Double, bubble, war, and rubble
When you mess with women, you'll be in trouble
—From "Conspiracy Against Women," a WITCH protest chant
"It always drives me nuts when they say feminists have no sense of humor," Robin Morgan tells me. "I for one have not laughed so hard — and for so long — as I did in the women's movement."
Morgan is a household name to a certain generation of feminists, right there alongside her friend and collaborator Gloria Steinem. A poet, novelist, journalist, and activist, she is the author of more than twenty books and edited the 1970 anthology Sisterhood Is Powerful, a collection that lit a match to the modern women's movement.
But on this day, we are speaking about WITCH. The Women's International Terrorist Conspiracy from Hell, "a name we surely wouldn't get away with today," Morgan notes, was formed in 1968 as an offshoot of another protest group, New York Radical Women. WITCH devoted itself to hit-and-run style guerrilla theater, called "zaps." Proclaiming witches to be the original female rebels — hounded, persecuted, and burned at the stake — the group was made up of "covens," or chapters of thirteen members, but anybody could join.
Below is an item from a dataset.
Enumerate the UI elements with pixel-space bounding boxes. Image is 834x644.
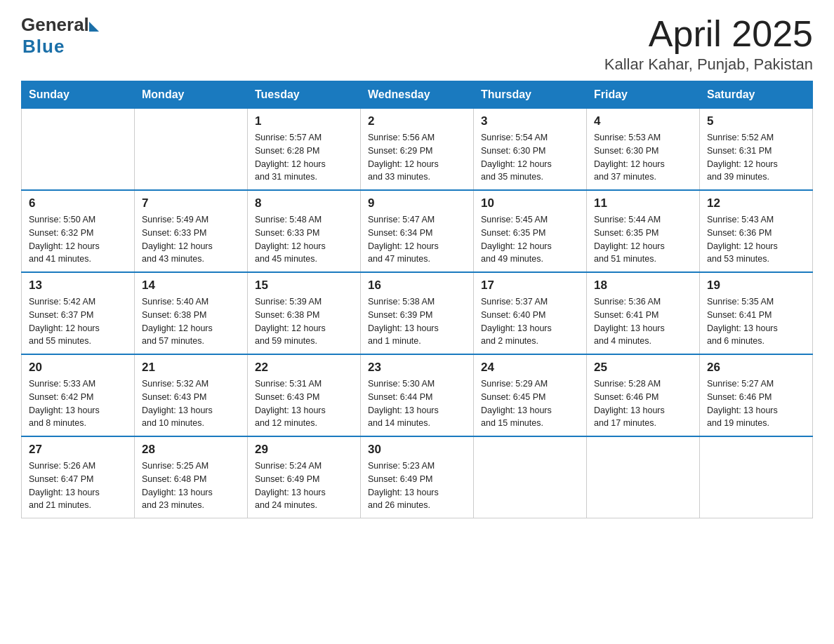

"If you are a woman and dare to look within yourself, you are a Witch," their manifesta stated.
Another leaflet proclaimed: "You are a Witch by saying aloud, 'I am a Witch' three times, and thinking about that. You are a Witch by being female, untamed, angry, joyous, and immortal."
The goal of WITCH was simple: to smash patriarchy. And patriarchy didn't just mean sexism — it meant capitalism and racism too. On Halloween in 1968, members of the New York chapter of WITCH staged a hex on the New York Stock Exchange. First, they sneaked downtown early in the morning to crazy glue the doors shut so that when the bankers arrived, they couldn't get in.
"In those days, the Stock Exchange had huge brass doors with actual locks," Morgan remembers. "So two of us showed up at 4 a.m., when nobody was around, and oozed crazy glue into the locks."
They quietly went away and returned at nine, having alerted the press. "We performed the hex, and, what do you know, the doors wouldn't open! They had to take them off the hinges."
The following day, the Dow Jones Industrial Average fell by five points.
"We were outrageous, and deliberately witty and insouciant — but also deadly serious," Morgan says. "Rather sweetly and firmly, we took matters into our own hands."
"Sometimes humor will go where nothing else goes," she added.
Another hex involved a Valentine's Day protest at a bridal fair in Madison Square Garden. Dressed as witches or black-veiled brides, the group chanted protest slogans and songs and distributed anti-marriage leaflets with shopping bags labeled "SHOPLIFTING BAGS." It was February, and it was freezing, so they handed out hot cocoa and coffees to the wide-eyed would-be brides who'd come to delight in taffeta and lace with their mothers. The young women were amused, until WITCH launched into phase two of the hex: releasing 100 white mice into the hall, sending the brides jumping onto tables and chairs, shrieking.
"Sometimes WITCH got a little carried away," Morgan laughs.
Other zaps included sneaking into Playboy Clubs with purses heavy with Sakrete — a fast-drying, pourable concrete that they'd then dump in the toilets in the ladies' room and flush, causing the pipes to flood. Covens in DC hexed the inauguration of Richard Nixon; women at the University of Chicago hexed the chairman of the sociology department for firing a popular female professor.